Here is the list of supplements I am taking. I have had advice from a personnal trainer i trust so it shouldnt be too far off. Please let me know what you think, thanks.
Morning:
1 capsule GREEN TEA extract (300mg)
1 multivitamin
1 capsule containing vitamin C + E
OR 1 capsule vitamin C (1000mg)
1 scoop whey protein (if off day)
2 capsules of Calcium (1000mg)
Before Gym:
1 MRP
After Gym:
Grape juice with creatine with 1 slice of whole wheat bread
30 mins after 1 scoop whey protein
meal
Before bed:
cottage cheese (i consider supplement)
oatmeal or apple
Looks decent. I am going to recommend that you check out the T-Nation store and read up on the products offered there. Most of us here are loyal Biotest customers due to the premium quality of their products and the discounts we get ordering direct from T-Nation.

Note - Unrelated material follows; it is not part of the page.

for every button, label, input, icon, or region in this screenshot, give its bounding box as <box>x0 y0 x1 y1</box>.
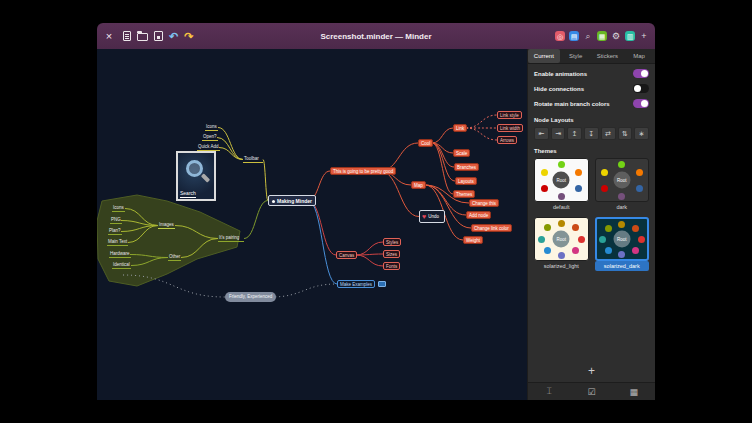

Also, it’s good to have a personal trainer who is knowledgeable guide you in the beginning, but in this time read the articles here on training and nutrition so in the future you can build your own programs.
thanks. I have magnesium in my calcium pills and in multivitamin so i think zma is not necessary.
but yes fish oils, is it really necessary that i take it?
If yes, should i drink oil directly or take capsules? Fish oil, flaxseed oil, another kind of oil?
I have read posts on this and remember landing on something where fish oil was ranked as the number2 best supplement. I would guess because of the omega 3s.
[quote]hit the gym wrote:
thanks. I have magnesium in my calcium pills and in multivitamin so i think zma is not necessary.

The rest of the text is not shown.